Path: utzoo!utgpu!jarvis.csri.toronto.edu!cs.utexas.edu!uunet!bnrgate!bigsur!bnr-rsc!bcarh185!schow
From: schow@bcarh185.bnr.ca (Stanley T.H. Chow)
Newsgroups: comp.arch
Subject: Handling mis-alignment (was Re: RISC Machine Data Structure Word Alignment Problems?
Message-ID: <2038@bnr-rsc.UUCP>
Date: 2 Feb 90 19:17:32 GMT
References: <3428@odin.SGI.COM> <AGLEW.90Jan31211451@dwarfs.csg.uiuc.edu>
Sender: news@bnr-rsc.UUCP
Reply-To: bcarh185!schow@bnr-rsc.UUCP (Stanley T.H. Chow)
Organization: BNR Ottawa, Canada
Lines: 64
Summary:
Followup-To:
Keywords:

In article <AGLEW.90Jan31211451@dwarfs.csg.uiuc.edu> aglew@dwarfs.csg.uiuc.edu (Andy Glew) writes:
>
>Microcoded unaligned data takes two cycles to load an unaligned datum.
>(Assuming the unaligned datum overlaps two data bus widths.)  MIPSco
>style load-left and load-right take two cycles to load the same
>unaligned datum.

As you point out later, a lot depends on the actual alignment in relation
to the bus. A lot also depends on the hardware available.

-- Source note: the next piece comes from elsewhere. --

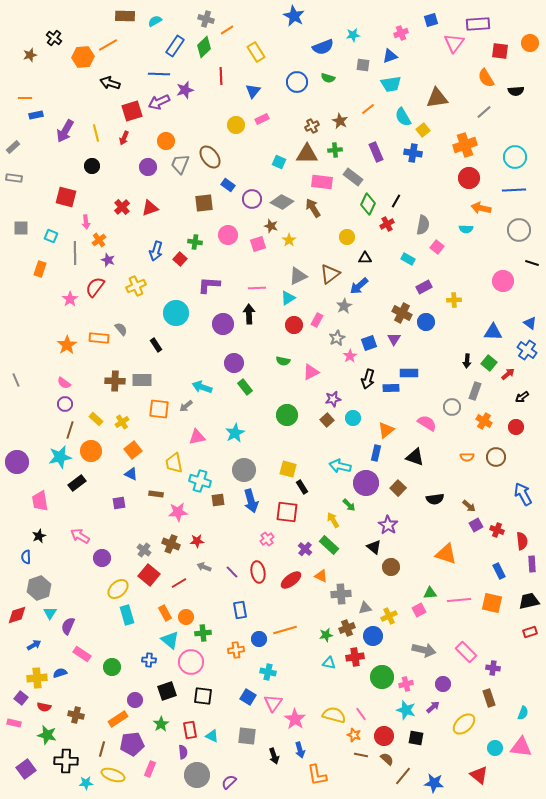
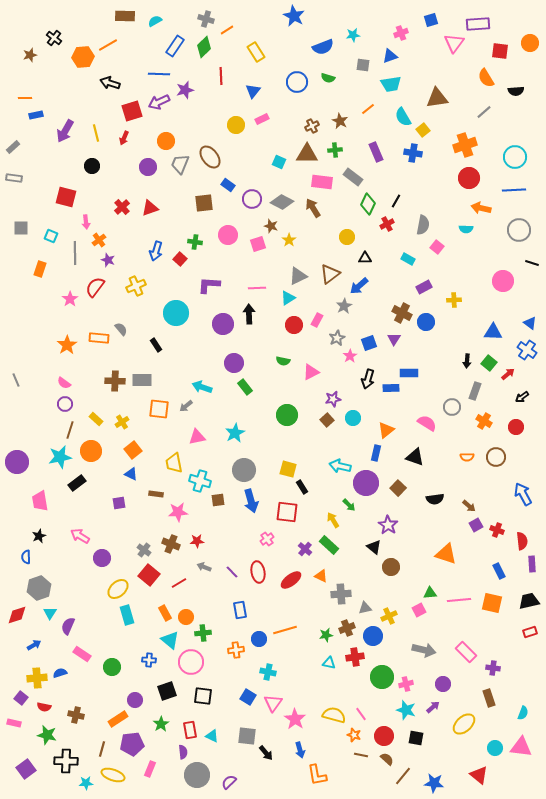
black arrow at (274, 756): moved 8 px left, 3 px up; rotated 21 degrees counterclockwise
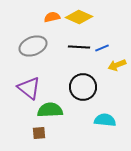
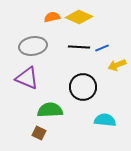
gray ellipse: rotated 12 degrees clockwise
purple triangle: moved 2 px left, 10 px up; rotated 15 degrees counterclockwise
brown square: rotated 32 degrees clockwise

It is not true
that all microcode (or H/W) takes two cycles. It is true that all RISC
ISA (announced todate) takes minimum of two instructions.

Also, note that for microcode or H/W, the extra cycles (if any) may well
be hidden in some pipeline stages. Whereas the RISC instructions must be
issued one per clock. (Even for superscaler stuff, register scoreboarding
probably forces one per clock, unless the compiler gets clever).

>    If the *possibly* unaligned datum is *actually* aligned, then a
>microcoded unaligned operation _might_ require only one cycle -- but
>the determination of alignment would probably be done so late in the
>pipeline that it would probably be easier to just require two pipeline
>slots for the unaligned load.

As someone else posted, at least the IBM 3090 does this at no time penalty.
There is also a rumor that the (new? unannounced?) Intel chips are zero 
penalty if the unknown-alignment datum is actually aligned, and the penalty
for real misalignment is only one extra cycle. Anyone know better?

>    Such a model would only win if actually unaligned data occurred
>infrequently enough that you would only allocate one cycle, and be
>prepared to stall the pipeline (and insert another transfer) if the
>datum were unaligned.

How could this model lose? Can it *ever* do worse than the RISC must-align-
everything model?

>Handling the overlapping case, case (1), inherently requires two bus
>transfers, and two bus transfers cost just about as much as two
>instructions.

This is not true.

Two bus transfers to succesive words done at the same time can take
advantage of burst, etc. The transfers also happen at typically the
memory access pipeline. It should cost much less than two full
instructions that take two slots everywhere.

>Thing is, though, a processor with such a wide bus is probably so much
>damned faster than any external I/O device you have (external
>representation being the best justification for badly aligned data
>formats) that you probably don't care if it didn't try to optimize
>this case anyway.

But there are lots of appllications that need to pack memory. I have
seen some really time-critical code that (essentially) does only
possibly misaligned data-accesses. It may be true that many, or even
most, applications have the freedom and luxury of padding at will but 
a significant fraction wants performance with arbitary alignment.


Stanley Chow        BitNet:  schow@BNR.CA
BNR		    UUCP:    ..!psuvax1!BNR.CA.bitnet!schow
(613) 763-2831		     ..!utgpu!bnr-vpa!bnr-rsc!schow%bcarh185
Me? Represent other people? Don't make them laugh so hard.